Confine e assestamento, ma attenzione: “Com'è profondo il mare” segna un momento topico nella carriera di Dalla: Lucio, che in passato per la bisogna si era rivolto a poeti (Roberto Roversi) e illustratrici (Paola Pallottino), giornalisti (Gianfranco Baldazzi) e vecchi marpioni (Sergio Bardotti), decide di scrivere da sé i testi delle proprie canzoni. Scelta coraggiosa e vincente, a costo di andare un po’ sopra le righe da subito, con il memorabile “Disperato erotico stomp” dedicato alla “mano amica”. Grana grossa, in qualche caso grossissima, con quella “cappella” che non è la Sistina, venticinque anni prima che qualcuno si scandalizzasse per il “glande” di Battiato nel peraltro castigatissimo duetto con Alice “Come un sigillo”.
Ma non di solo sesso vive il Lucio autore di testi: c’è dell’altro, e che altro. La title track, per esempio, con il titolo che - prima dell’invettiva finale - diventa una sorta di straniante intercalare, e versi come questi che da soli valgono la spesa: “Intanto un mistico/forse un aviatore/inventò la commozione/e rimise d'accordo tutti/i belli con i brutti/con qualche danno per i brutti/che si videro consegnare/un pezzo di specchio/così da potersi guardare”. Oppure “C’è guerra nei viali del centro/dove anche il vento è diverso/son diversi gli odori per uno che viene da fuori”, da “Il cucciolo Alfredo”, quello del celebre “La musica andina, che noia mortale, sono più di tre anni che si ripete sempre uguale” (ah, quelle sfilate a Bologna sulle note degli Inti illimani…).

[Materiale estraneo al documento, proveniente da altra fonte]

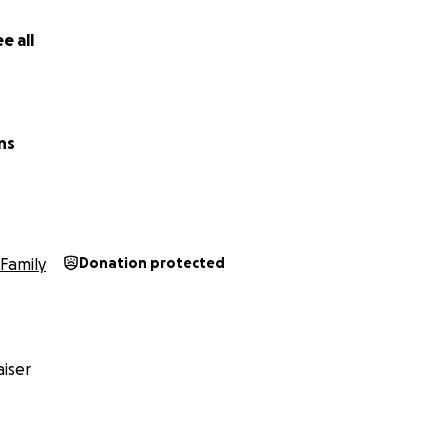
e all
ns
Family
Donation protected
iser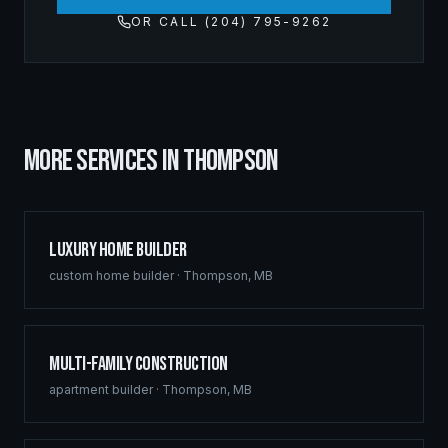
OR CALL (204) 795-9262
MORE SERVICES IN
THOMPSON
Luxury Home Builder
custom home builder
·
Thompson
,
MB
Multi-Family Construction
apartment builder
·
Thompson
,
MB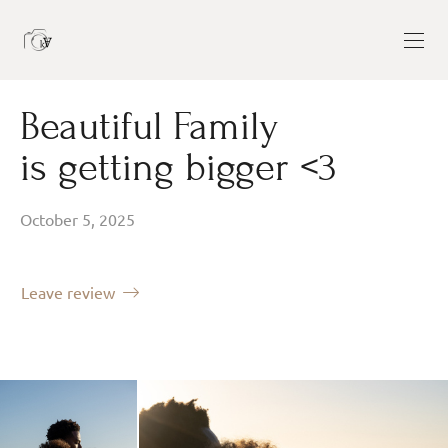
Beautiful Family
is getting bigger <3
October 5, 2025
Leave review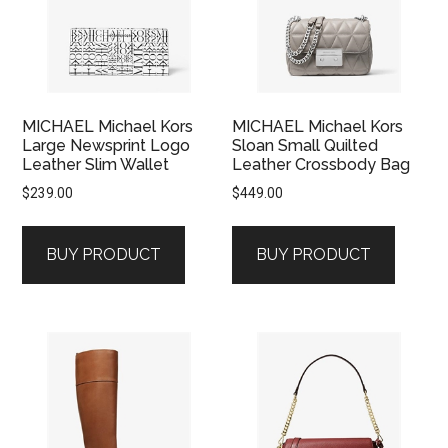
MICHAEL Michael Kors
MICHAEL Michael Kors
Large Newsprint Logo
Sloan Small Quilted
Leather Slim Wallet
Leather Crossbody Bag
$
239.00
$
449.00
BUY PRODUCT
BUY PRODUCT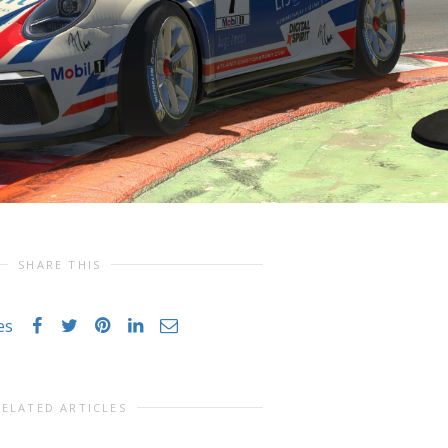
SHARE THIS
es
RELATED ARTICLES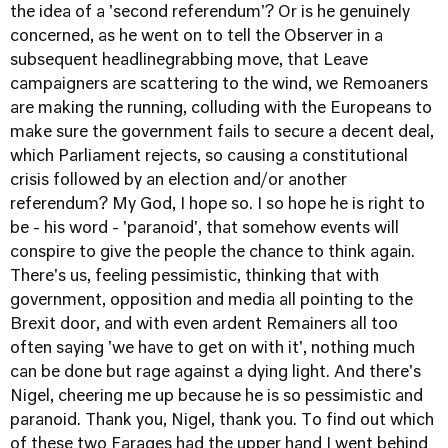
the idea of a 'second referendum'? Or is he genuinely
concerned, as he went on to tell the Observer in a
subsequent headline­grabbing move, that Leave
campaigners are scattering to the wind, we Remoaners
are making the running, colluding with the Europeans to
make sure the government fails to secure a decent deal,
which Parliament rejects, so causing a constitutional
crisis followed by an election and/or another
referendum? My God, I hope so. I so hope he is right to
be - his word - 'paranoid', that somehow events will
conspire to give the people the chance to think again.
There's us, feeling pessimistic, thinking that with
government, opposition and media all pointing to the
Brexit door, and with even ardent Remainers all too
often saying 'we have to get on with it', nothing much
can be done but rage against a dying light. And there's
Nigel, cheering me up because he is so pessimistic and
paranoid. Thank you, Nigel, thank you. To find out which
of these two Farages had the upper hand I went behind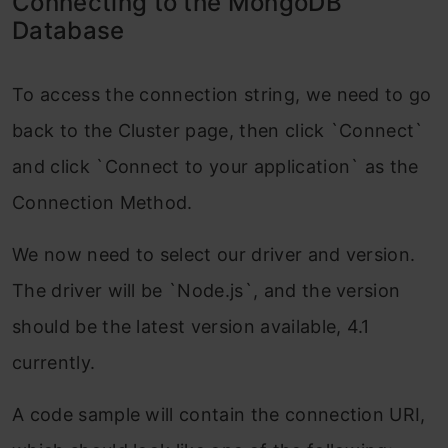
Connecting to the MongoDB
Database
To access the connection string, we need to go
back to the Cluster page, then click `Connect`
and click `Connect to your application` as the
Connection Method.
We now need to select our driver and version.
The driver will be `Node.js`, and the version
should be the latest version available, 4.1
currently.
A code sample will contain the connection URI,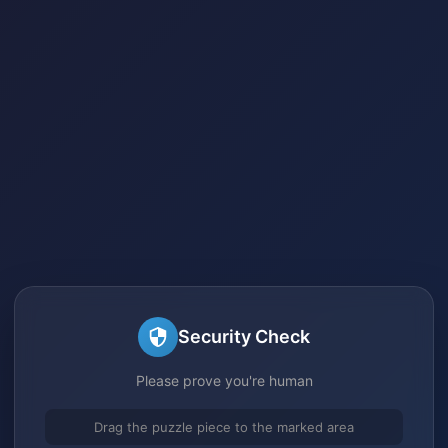
Security Check
Please prove you're human
Drag the puzzle piece to the marked area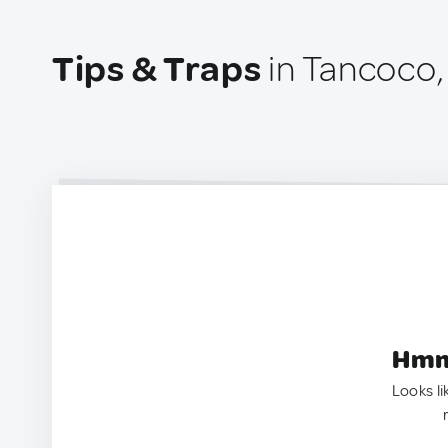
Tips & Traps
in Tancoco,
Hmm.
Looks li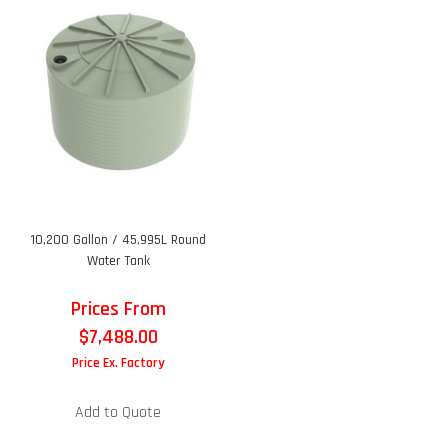
10,200 Gallon / 45,995L Round
Water Tank
Prices From
$
7,488.00
Price Ex. Factory
Add to Quote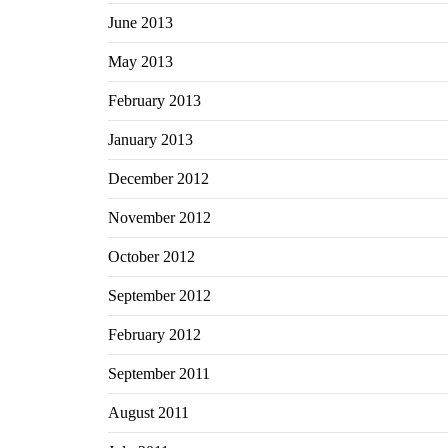
June 2013
May 2013
February 2013
January 2013
December 2012
November 2012
October 2012
September 2012
February 2012
September 2011
August 2011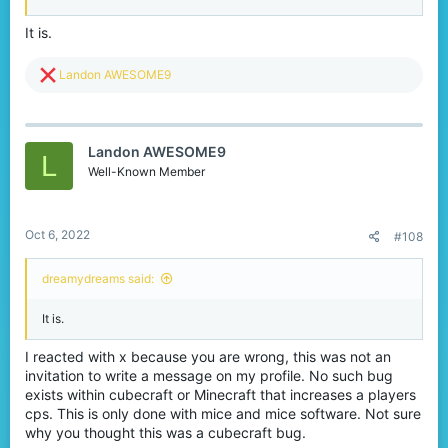
clicking is technically abusing a mouse. There really is no
difference whether you are jittering 18 cps or double-clicking 20
It is.
cps. It is all abusing your mouse to achieve more clicks per
second in a block video game.
R
Landon AWESOME9
The solution
e
a
c
If Cubecraft is really concerned about high CPS, they should take
t
Landon AWESOME9
the initiative themselves to add a CPS cap, not force each player
i
L
to change a setting on their mouse's official software to filter out
o
Well-Known Member
more CPS just to play on one server.
n
s
Thank you for reading if you've made it this far. Please try to keep
:
an open mind about what I've said, and react to this post. This is
Oct 6, 2022
#108
also a slightly-heated topic, so, please do not start anything
unnecessary.
dreamydreams said:
Thanks.
It is.
I reacted with x because you are wrong, this was not an
invitation to write a message on my profile. No such bug
exists within cubecraft or Minecraft that increases a players
cps. This is only done with mice and mice software. Not sure
why you thought this was a cubecraft bug.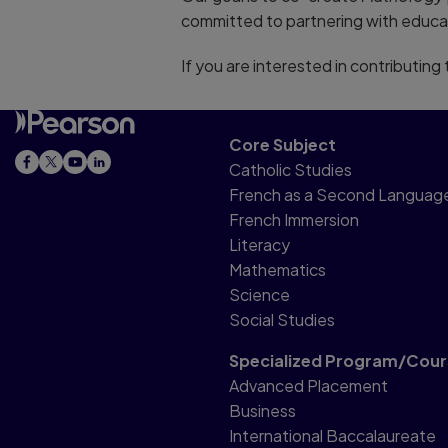
committed to partnering with educa
If you are interested in contributin
Core Subject
Catholic Studies
French as a Second Languag
French Immersion
Literacy
Mathematics
Science
Social Studies
Specialized Program/Cour
Advanced Placement
Business
International Baccalaureate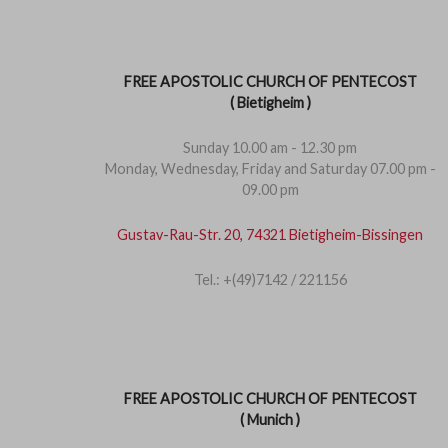
FREE APOSTOLIC CHURCH OF PENTECOST
( Bietigheim )
Sunday 10.00 am - 12.30 pm
Monday, Wednesday, Friday and Saturday 07.00 pm -
09.00 pm
Gustav-Rau-Str. 20, 74321 Bietigheim-Bissingen
Tel.: +(49)7142 / 221156
FREE APOSTOLIC CHURCH OF PENTECOST
( Munich )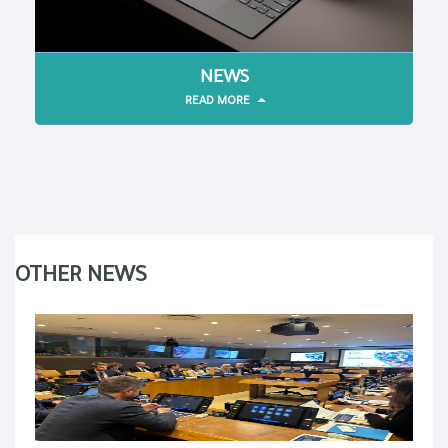
NEWS
READ MORE
OTHER NEWS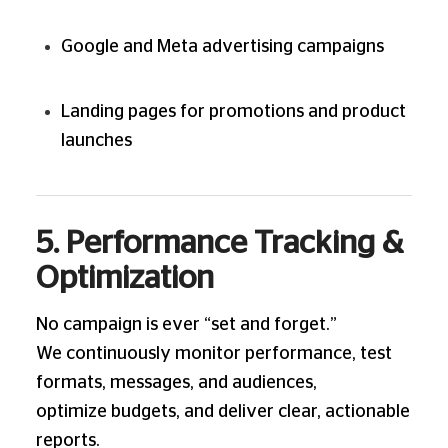
Google and Meta advertising campaigns
Landing pages for promotions and product
launches
5. Performance Tracking &
Optimization
No campaign is ever “set and forget.”
We continuously monitor performance, test
formats, messages, and audiences,
optimize budgets, and deliver clear, actionable
reports.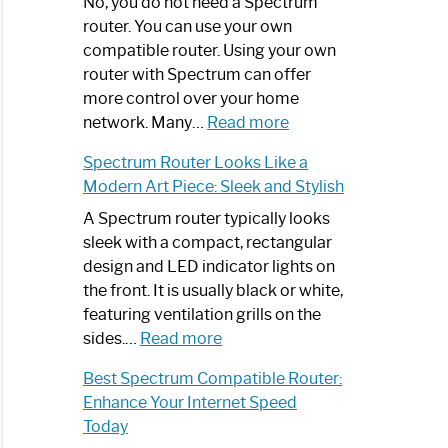
Spectrum
No, you do not need a Spectrum
Router
router. You can use your own
Not
compatible router. Using your own
Working:
router with Spectrum can offer
Step-
more control over your home
by-
:
network. Many…
Read more
Step
Do
Spectrum Router Looks Like a
Guide
I
Modern Art Piece: Sleek and Stylish
Need
Spectrum
A Spectrum router typically looks
Router?:
sleek with a compact, rectangular
Optimize
design and LED indicator lights on
Your
the front. It is usually black or white,
Internet
featuring ventilation grills on the
:
Experience
sides.…
Read more
Spectrum
Best Spectrum Compatible Router:
Router
Enhance Your Internet Speed
Looks
Today
Like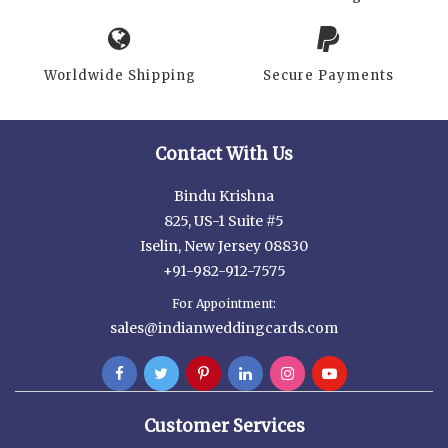
Worldwide Shipping
Secure Payments
Contact With Us
Bindu Krishna
825, US-1 Suite #5
Iselin, New Jersey 08830
+91-982-912-7575
For Appointment:
sales@indianweddingcards.com
Customer Services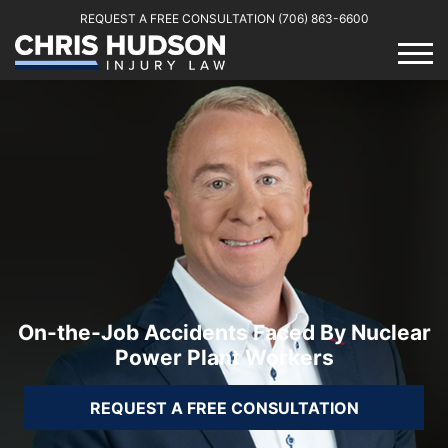
REQUEST A FREE CONSULTATION
(706) 863-6600
On-the-Job Accidents Faced By Nuclear
Power Plant Workers
REQUEST A FREE CONSULTATION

Quanto alle musiche, è Dalla nel bene e nel male: fiati e scat, reggae e soul (poco, troppo poco), qualche synth di troppo, la chitarra eccessivamente castigata di Jimmy Villotti, l’immancabile Rosalino Cellamare, e l’impressione che un lavoro di sottrazione (ah, quei coretti femminili) non avrebbe nuociuto, come dimostra “…e non andar più via”, piano, voce e poco altro sino al finale che gli archi un po’ “Philly sound” non riescono comunque a guastare. Ma non si può chiedere a Lucio (“con quello zerbino che ha in testa”, come esagera Beppe Grillo) misura e minimalilsmo. Anche se si può sempre cullare il sogno di una voce in libertà che canta alla luna. Però non su Raiuno.